So who benefits from establishing what is “normal” sex life? On top of my list are pharmaceutical companies that by medicalizing sexuality they can make medications for imaginary disease and make billions of money curing women who do not need cure. Next are doctors. As much as I respect doctors and eager to embrace modern medicine as anyone who needs help, as I grow older I become more and more skeptical of doctors work. However, neither doctors nor big companies can make money or doctors establish norms in medicine without some support from the population. Unfortunately, in the United States usually some very conservative, religious and loud minority dictates what is normal. It is admirable that voice of minority is heard. However, in case of American society minority makes life of majority hellish.
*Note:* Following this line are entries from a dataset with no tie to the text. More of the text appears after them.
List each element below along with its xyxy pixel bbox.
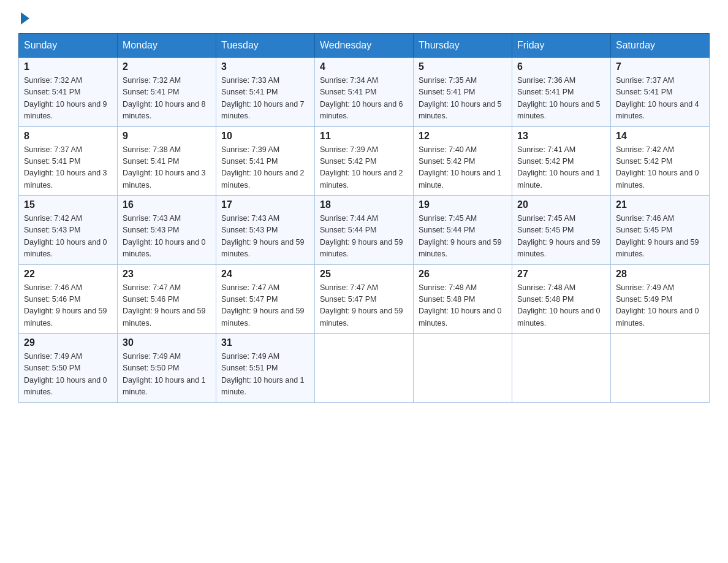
page-header [18, 12, 710, 21]
calendar-cell: 17 Sunrise: 7:43 AM Sunset: 5:43 PM Dayl… [216, 196, 315, 265]
week-row-3: 15 Sunrise: 7:42 AM Sunset: 5:43 PM Dayl… [19, 196, 710, 265]
day-info: Sunrise: 7:45 AM Sunset: 5:45 PM Dayligh… [517, 213, 605, 261]
day-info: Sunrise: 7:45 AM Sunset: 5:44 PM Dayligh… [419, 213, 507, 261]
day-number: 25 [320, 269, 408, 280]
day-info: Sunrise: 7:48 AM Sunset: 5:48 PM Dayligh… [517, 282, 605, 330]
day-number: 28 [616, 269, 704, 280]
logo-general [18, 12, 29, 25]
day-number: 27 [517, 269, 605, 280]
calendar-cell: 28 Sunrise: 7:49 AM Sunset: 5:49 PM Dayl… [611, 264, 710, 334]
day-number: 1 [24, 61, 112, 72]
calendar-cell [315, 334, 414, 403]
calendar-cell: 26 Sunrise: 7:48 AM Sunset: 5:48 PM Dayl… [414, 264, 512, 334]
calendar-cell: 8 Sunrise: 7:37 AM Sunset: 5:41 PM Dayli… [19, 126, 118, 196]
day-info: Sunrise: 7:46 AM Sunset: 5:46 PM Dayligh… [24, 282, 112, 330]
calendar-cell: 30 Sunrise: 7:49 AM Sunset: 5:50 PM Dayl… [118, 334, 216, 403]
day-number: 18 [320, 199, 408, 210]
calendar-cell: 15 Sunrise: 7:42 AM Sunset: 5:43 PM Dayl… [19, 196, 118, 265]
day-info: Sunrise: 7:39 AM Sunset: 5:42 PM Dayligh… [320, 144, 408, 192]
day-number: 15 [24, 199, 112, 210]
day-info: Sunrise: 7:32 AM Sunset: 5:41 PM Dayligh… [24, 75, 112, 123]
day-info: Sunrise: 7:42 AM Sunset: 5:42 PM Dayligh… [616, 144, 704, 192]
day-number: 5 [419, 61, 507, 72]
day-info: Sunrise: 7:47 AM Sunset: 5:46 PM Dayligh… [123, 282, 211, 330]
day-number: 23 [123, 269, 211, 280]
day-number: 21 [616, 199, 704, 210]
day-number: 19 [419, 199, 507, 210]
day-number: 17 [221, 199, 309, 210]
header-wednesday: Wednesday [315, 34, 414, 58]
calendar-cell [512, 334, 611, 403]
calendar-cell: 6 Sunrise: 7:36 AM Sunset: 5:41 PM Dayli… [512, 58, 611, 127]
week-row-4: 22 Sunrise: 7:46 AM Sunset: 5:46 PM Dayl… [19, 264, 710, 334]
day-info: Sunrise: 7:47 AM Sunset: 5:47 PM Dayligh… [221, 282, 309, 330]
day-number: 14 [616, 131, 704, 142]
day-number: 16 [123, 199, 211, 210]
day-info: Sunrise: 7:49 AM Sunset: 5:49 PM Dayligh… [616, 282, 704, 330]
day-number: 2 [123, 61, 211, 72]
calendar-cell [414, 334, 512, 403]
day-number: 3 [221, 61, 309, 72]
calendar-table: SundayMondayTuesdayWednesdayThursdayFrid… [18, 33, 710, 403]
calendar-cell: 25 Sunrise: 7:47 AM Sunset: 5:47 PM Dayl… [315, 264, 414, 334]
day-number: 26 [419, 269, 507, 280]
day-info: Sunrise: 7:37 AM Sunset: 5:41 PM Dayligh… [616, 75, 704, 123]
logo [18, 12, 29, 21]
calendar-cell: 4 Sunrise: 7:34 AM Sunset: 5:41 PM Dayli… [315, 58, 414, 127]
calendar-cell: 16 Sunrise: 7:43 AM Sunset: 5:43 PM Dayl… [118, 196, 216, 265]
day-info: Sunrise: 7:49 AM Sunset: 5:51 PM Dayligh… [221, 351, 309, 399]
header-tuesday: Tuesday [216, 34, 315, 58]
header-monday: Monday [118, 34, 216, 58]
day-info: Sunrise: 7:43 AM Sunset: 5:43 PM Dayligh… [123, 213, 211, 261]
calendar-cell: 18 Sunrise: 7:44 AM Sunset: 5:44 PM Dayl… [315, 196, 414, 265]
day-number: 13 [517, 131, 605, 142]
calendar-cell: 13 Sunrise: 7:41 AM Sunset: 5:42 PM Dayl… [512, 126, 611, 196]
day-number: 9 [123, 131, 211, 142]
day-info: Sunrise: 7:42 AM Sunset: 5:43 PM Dayligh… [24, 213, 112, 261]
day-info: Sunrise: 7:49 AM Sunset: 5:50 PM Dayligh… [24, 351, 112, 399]
day-info: Sunrise: 7:48 AM Sunset: 5:48 PM Dayligh… [419, 282, 507, 330]
calendar-cell: 10 Sunrise: 7:39 AM Sunset: 5:41 PM Dayl… [216, 126, 315, 196]
day-number: 10 [221, 131, 309, 142]
calendar-cell: 9 Sunrise: 7:38 AM Sunset: 5:41 PM Dayli… [118, 126, 216, 196]
day-number: 30 [123, 337, 211, 348]
day-number: 24 [221, 269, 309, 280]
day-info: Sunrise: 7:46 AM Sunset: 5:45 PM Dayligh… [616, 213, 704, 261]
calendar-cell: 19 Sunrise: 7:45 AM Sunset: 5:44 PM Dayl… [414, 196, 512, 265]
calendar-cell [611, 334, 710, 403]
week-row-1: 1 Sunrise: 7:32 AM Sunset: 5:41 PM Dayli… [19, 58, 710, 127]
day-info: Sunrise: 7:44 AM Sunset: 5:44 PM Dayligh… [320, 213, 408, 261]
day-info: Sunrise: 7:32 AM Sunset: 5:41 PM Dayligh… [123, 75, 211, 123]
days-header-row: SundayMondayTuesdayWednesdayThursdayFrid… [19, 34, 710, 58]
calendar-cell: 11 Sunrise: 7:39 AM Sunset: 5:42 PM Dayl… [315, 126, 414, 196]
day-info: Sunrise: 7:36 AM Sunset: 5:41 PM Dayligh… [517, 75, 605, 123]
calendar-cell: 21 Sunrise: 7:46 AM Sunset: 5:45 PM Dayl… [611, 196, 710, 265]
calendar-cell: 22 Sunrise: 7:46 AM Sunset: 5:46 PM Dayl… [19, 264, 118, 334]
calendar-cell: 31 Sunrise: 7:49 AM Sunset: 5:51 PM Dayl… [216, 334, 315, 403]
day-info: Sunrise: 7:49 AM Sunset: 5:50 PM Dayligh… [123, 351, 211, 399]
day-info: Sunrise: 7:39 AM Sunset: 5:41 PM Dayligh… [221, 144, 309, 192]
header-thursday: Thursday [414, 34, 512, 58]
day-number: 31 [221, 337, 309, 348]
calendar-cell: 1 Sunrise: 7:32 AM Sunset: 5:41 PM Dayli… [19, 58, 118, 127]
day-number: 12 [419, 131, 507, 142]
day-info: Sunrise: 7:38 AM Sunset: 5:41 PM Dayligh… [123, 144, 211, 192]
day-info: Sunrise: 7:43 AM Sunset: 5:43 PM Dayligh… [221, 213, 309, 261]
calendar-cell: 24 Sunrise: 7:47 AM Sunset: 5:47 PM Dayl… [216, 264, 315, 334]
calendar-cell: 20 Sunrise: 7:45 AM Sunset: 5:45 PM Dayl… [512, 196, 611, 265]
day-info: Sunrise: 7:35 AM Sunset: 5:41 PM Dayligh… [419, 75, 507, 123]
day-number: 8 [24, 131, 112, 142]
day-number: 6 [517, 61, 605, 72]
day-info: Sunrise: 7:41 AM Sunset: 5:42 PM Dayligh… [517, 144, 605, 192]
day-number: 29 [24, 337, 112, 348]
calendar-cell: 14 Sunrise: 7:42 AM Sunset: 5:42 PM Dayl… [611, 126, 710, 196]
day-number: 20 [517, 199, 605, 210]
logo-arrow-icon [21, 12, 29, 25]
day-info: Sunrise: 7:40 AM Sunset: 5:42 PM Dayligh… [419, 144, 507, 192]
day-number: 11 [320, 131, 408, 142]
calendar-cell: 7 Sunrise: 7:37 AM Sunset: 5:41 PM Dayli… [611, 58, 710, 127]
day-number: 7 [616, 61, 704, 72]
calendar-cell: 23 Sunrise: 7:47 AM Sunset: 5:46 PM Dayl… [118, 264, 216, 334]
day-info: Sunrise: 7:34 AM Sunset: 5:41 PM Dayligh… [320, 75, 408, 123]
day-info: Sunrise: 7:37 AM Sunset: 5:41 PM Dayligh… [24, 144, 112, 192]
There are several problems I can identify with doctors. In the United States doctors, insurance companies, and pharmaceutical companies live in symbiosis and cannot survive without each other. Often doctors are doctors and businesspeople at the same time. So understanding doctors’ intentions is really hard. Another problem is harm doctors cause to the society when they in a rush of solving everything with medicine. For example, Carolyn Lewis gives an example how general physicians saw themselves as figures fit to solve problems of sexual lives of Americans by performing premarital pelvic exam to show women what to expect on wedding night. What interesting is that doctors argued that young women were confused, anxious, and ill prepared for wedding night (doctors also assumed women would be virgins). At that time doctors, using similar language, argued that women could not understand side effects of DES. Therefore in mid-twentieth century cultural norm was to see a woman as passive vagina, a mother, a hysteric, and a property that belonged to men. Women in menopause and young girl were urged to take DES to get personality or physical appearance appealing to men, and young women needed to get fiancé permission to get premarital cervical exam. So along these lines we can expect our doctors to make us to comply with modern stereotypes. But since we live in this time period, it is hard for us to identify these cultural norms.

Today over sexualized media and culture tell women how they have to look and what sexual life they have to have. With the help of plastic surgeons and medications desired look and sex life can be achieved. According to “Our Bodies, Ourselves,” in last decades labiaplasty became very popular. Unfortunately, young girls and women learn how their vulva supposed to look like from porn. According to documentary “Sexy Baby” (I saw it a year ago), one of the women in the documentary went under knife because she could not enjoy sex because she did not like how her vulva looked like and her doctor reinforced her insecurity. Therefore, because of luck of experience (arguably intense) Elizabeth Reis describes in her article “What is in your vulva?”, women grow up judging themselves based on porn that everyone with access to internet can see. Absence of visual proof of different vulvas, absence of open talk about what to expect from sex, how to enjoy, or what is a norm for individual woman separates and imprisons women in their luck of knowledge. This ignorance allows loud minorities to create dissonance that later doctors, big corporations, people with power, porno industry, and pharmaceutical companies use to make money on women and harm them. DES proved to be lethal in the long run. So Viagra for women can also turned out to be lethal.

By the way I just finished watching documentary “Let’s talk about sex” to my surprise and my delight I saw you professor in it.

Making money from cultural beliefs

Cultural beliefs about gender such as women are responsible for delivering healthy babies and women serve men’s needs played a major role in approval and use of DES. Pharmaceutical companies exploited cultural beliefs about women to transform perception of a female body. Companies targeted women from childbearing age to post menopause age that created huge market for a newly developed drug. As twentieth century progressed government and companies could not say that women’s only job was to please men out loud because women became more self-conscience. Therefore, instead companies used tactics of transforming women’s understanding of their bodies and their duties to their families.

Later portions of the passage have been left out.